Köln früher und heuteIm Volksgarten herrschten strenge Sitten
- In unserer PLUS-Serie „Köln früher und heute” zeigen wir jede Woche einen Ort in Köln und erzählen von dessen Geschichte und Gegenwart.
- In dieser Folge geht es um den Volksgarten in der Kölner Südstadt, der Ende des 19. Jahrhunderts angelegt wurde.
- Die abwechslungsreiche Grünanlage war für die Bürger der Stadt dazu da, zu sehen und gesehen zu werden.
Köln – Die Kölner Neustadt, die ab 1881 entsteht, ist eng und kompakt. Die Häuser stehen dicht an dicht, denn die dringend benötigte Stadterweiterung ist auf das recht schmale Band zwischen der neuen Ringstraße und dem Eisenbahnring begrenzt. „Der Druck war so groß, dass man eigentlich die gesamte Stadterweiterungsfläche hätte bebauen wollen“, sagt Joachim Bauer vom Grünflächenamt. Doch die Stadtplaner lassen trotzdem Platz für ein paar grüne Oasen, die schon damals für wichtig erachtet werden. Genauer gesagt sind es vier: der Römerpark am Rheinufer, der Stadtgarten, der heutige Rathenauplatz und der Volksgarten.
Der Volksgarten in der Südstadt, angelegt zwischen 1887 und 1889, ist die größte dieser Neustadt-Oasen und „eine ganz besondere Anlage“, wie Joachim Bauer findet. Weil er sich am Ende einer alten Rheinrinne befindet, die sich weiter nach Süden ausdehnt, liegt der Volksgarten einige Meter tiefer als seine Umgebung. „Das war für die Anlage ein Gewinn, weil man mit den Höhenunterschieden wunderbar arbeiten konnte“, so Bauer.
Ein grünes Fort
Der Entwurf für die Parkgestaltung stammt von Gartenbaudirektor Adolf Kowallek, der im Volksgarten etwas umsetzt, was bis dahin noch keiner tat, später im äußeren Grüngürtel oder im Friedenspark aber gängige Praxis wurde: Er lässt das militärisch nicht mehr benötigte Fort IV in die Parkanlage integrieren. „Das Fort wurde in ein grünes Fort umgewandelt“, so Joachim Bauer. Teile der Festungsbauten sind noch heute zu sehen.
Restaurant am Eifelplatz
Die Wegeführung ähnelt der Form einer Brezel, in der Mitte entsteht ein großer Weiher. Am Eifelplatz wird ein stattliches Restaurant mit Biergarten gebaut, in dem sich die Kölner an den Sonntagen vergnügen, wenn sie nicht gerade spazieren gehen oder eine Bootstour unternehmen. „Man hat sich fein angezogen, schlenderte auf den Brezelwegen und genoss die gestaltete Natur“, so der stellvertretende Leiter des Grünflächenamts. Im standesbewussten ausgehenden 19. Jahrhundert ist die Südstadt-Anlage dazu da, zu sehen und gesehen zu werden. Der Volksgarten war eine bürgerliche Bühne mit strengen Sitten: Auf die Idee, auf die Rasenflächen zu treten, wäre damals niemand gekommen.
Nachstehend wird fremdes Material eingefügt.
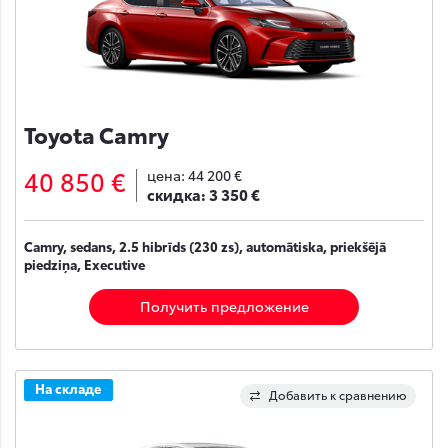
Toyota Camry
40 850 €
цена:
44 200 €
скидка:
3 350 €
Camry, sedans, 2.5 hibrīds (230 zs), automātiska, priekšējā
piedziņa, Executive
Получить предложение
На складе
Добавить к сравнению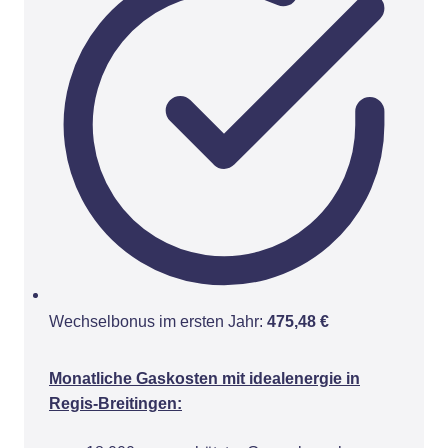
Wechselbonus im ersten Jahr:
475,48 €
Monatliche Gaskosten mit idealenergie in
Regis-Breitingen: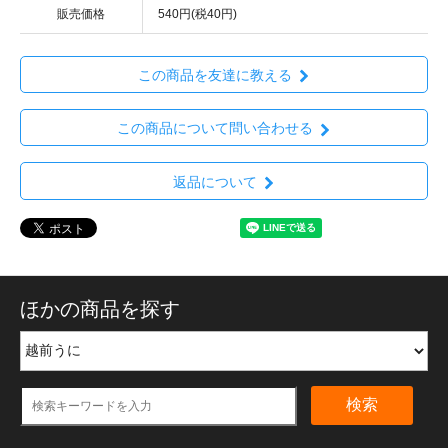
販売価格
540円(税40円)
この商品を友達に教える
この商品について問い合わせる
返品について
ほかの商品を探す
検索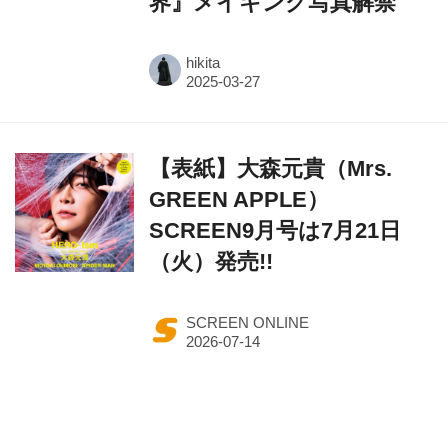
界』メイキング写真解禁
hikita
【表紙】大森元貴（Mrs.
GREEN APPLE）
SCREEN9月号は7月21日
（火）発売!!
SCREEN ONLINE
Das könnte Sie auch interessieren:
Darüber wachte auch Adolf Kowallek, der in der Orangerie des Volksgartens seine Wohnung hatte. Das Restaurant ist im Zweiten Weltkrieg zerstört und nicht wiederaufgebaut worden, die Orangerie, in der früher Zierpflanzen überwinterten, dient heute als Theater.
Erholung im Vorgebirgspark
Einige Jahre nach dem Volksgarten entstand südlich von ihm der Vorgebirgspark. Hier durften die Wiesen betreten werden, außerdem gab es eine Spielwiese und ein Planschbecken. Die Zeiten hatten sich geändert: War der Volksgarten angelegt worden, um zu repräsentieren, war der Vorgebirgspark ein Ort aktiver Erholung. Aber diesen Zweck erfüllt der Volksgarten mittlerweile auch ganz gut.